Japan should crack down on international crime syndicates if it wants to curb the recent wave of methamphetamine consumption spreading through the country, a top United Nations drug control official said Thursday in Tokyo.

Speaking at the Foreign Correspondents Club of Japan, U.N. Undersecretary General Pino Arlacchi said reducing the supply of drugs can be more effective in the short term than educational efforts to solve drug abuse. "The most important step right now (for Japan) is to have better legislation on organized crime ... Japan is vulnerable because of its inadequate judicial structure to fight (organized crime)," said Arlacchi, who heads the U.N. International Drug Control Program. Arlacchi was in Tokyo to attend the Asia Drug Law Enforcement Conference, which ended Wednesday.

In the two-day antinarcotics conference, Japan and six other Asian countries, including China, Thailand and Myanmar, agreed to tighten border controls across the region. Arlacchi said some 90 percent of the opium available around the world is being produced in Myanmar and Afghanistan. About 30 million people worldwide use so-called amphetamine-type stimulants (ATS), which include methamphetamines. Japanese users account for 1 million of them, if casual users are included, he said.

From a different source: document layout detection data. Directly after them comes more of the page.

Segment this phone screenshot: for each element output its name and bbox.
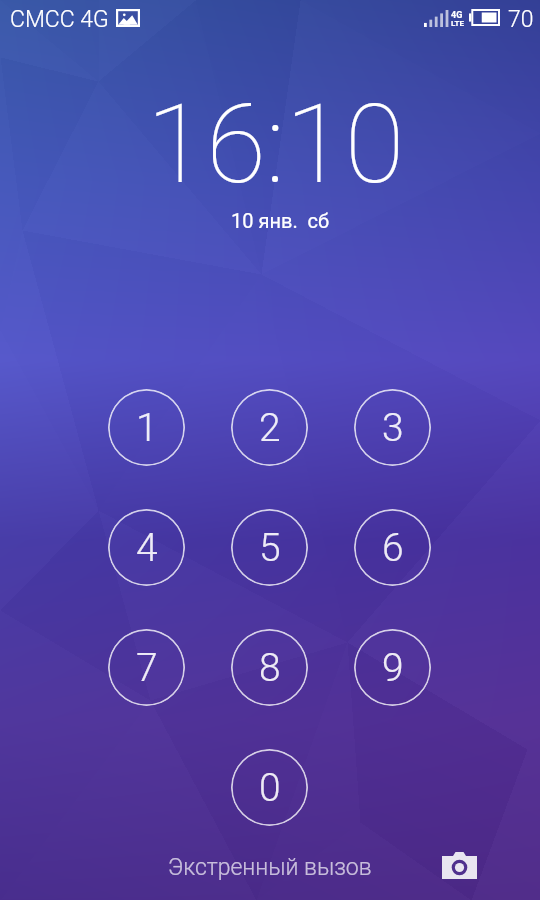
button[interactable]: Camera — [436, 846, 482, 886]
staticText: 8 — [259, 645, 281, 691]
button[interactable]: 3 — [354, 389, 431, 466]
staticText: 2 — [259, 405, 281, 451]
staticText: 5 — [259, 525, 281, 571]
staticText: 4G — [451, 10, 463, 21]
button[interactable]: 0 — [231, 749, 308, 826]
button[interactable]: 6 — [354, 509, 431, 586]
staticText: 4 — [136, 525, 158, 571]
button[interactable]: 9 — [354, 629, 431, 706]
staticText: 7 — [136, 645, 158, 691]
staticText: 9 — [382, 645, 404, 691]
button[interactable]: 5 — [231, 509, 308, 586]
staticText: 1 — [136, 405, 158, 451]
staticText: 10 янв. сб — [231, 209, 330, 232]
staticText: 16:10 — [146, 81, 405, 209]
staticText: 0 — [259, 765, 281, 811]
staticText: 6 — [382, 525, 404, 571]
button[interactable]: 2 — [231, 389, 308, 466]
staticText: LTE — [451, 19, 464, 28]
button[interactable]: 8 — [231, 629, 308, 706]
button[interactable]: 7 — [108, 629, 185, 706]
staticText: 3 — [382, 405, 404, 451]
staticText: 70 — [508, 6, 534, 33]
button[interactable]: Экстренный вызов — [168, 854, 372, 881]
button[interactable]: 1 — [108, 389, 185, 466]
staticText: CMCC 4G — [10, 6, 109, 33]
button[interactable]: 4 — [108, 509, 185, 586]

Japanese police sources say that while China remains the main source of methamphetamines smuggled into Japan, an increasing volume of methamphetamines in tablet form is coming in from East Asian nations, following in the footsteps of well-established heroin smuggling routes.

Arlacchi said that while the use of natural drugs, such as cocaine and heroin, are stagnating worldwide, with current users estimated at 14 million and 8 million, respectively, use of synthetic drugs like ATS is rising.